Task description:
Output the entries below unchanged, except for the pictures.

[Opening Extracted entries section]

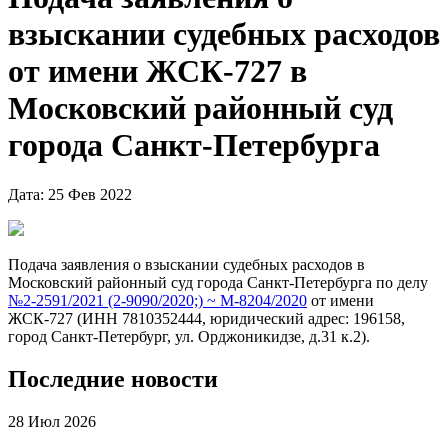
взыскании судебных расходов
от имени ЖСК-727 в
Московский районный суд
города Санкт-Петербурга
Дата: 25 Фев 2022
Подача заявления о взыскании судебных расходов в
Московский районный суд города Санкт-Петербурга по делу
№2-2591/2021 (2-9090/2020;) ~ М-8204/2020
от имени
ЖСК-727 (ИНН 7810352444, юридический адрес: 196158,
город Санкт-Петербург, ул. Орджоникидзе, д.31 к.2).
Последние новости
28 Июл 2026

[Closing Extracted entries section]

Task answer:
взыскании судебных расходов
от имени ЖСК-727 в
Московский районный суд
города Санкт-Петербурга
Дата: 25 Фев 2022
Подача заявления о взыскании судебных расходов в
Московский районный суд города Санкт-Петербурга по делу
№2-2591/2021 (2-9090/2020;) ~ М-8204/2020
от имени
ЖСК-727 (ИНН 7810352444, юридический адрес: 196158,
город Санкт-Петербург, ул. Орджоникидзе, д.31 к.2).
Последние новости
28 Июл 2026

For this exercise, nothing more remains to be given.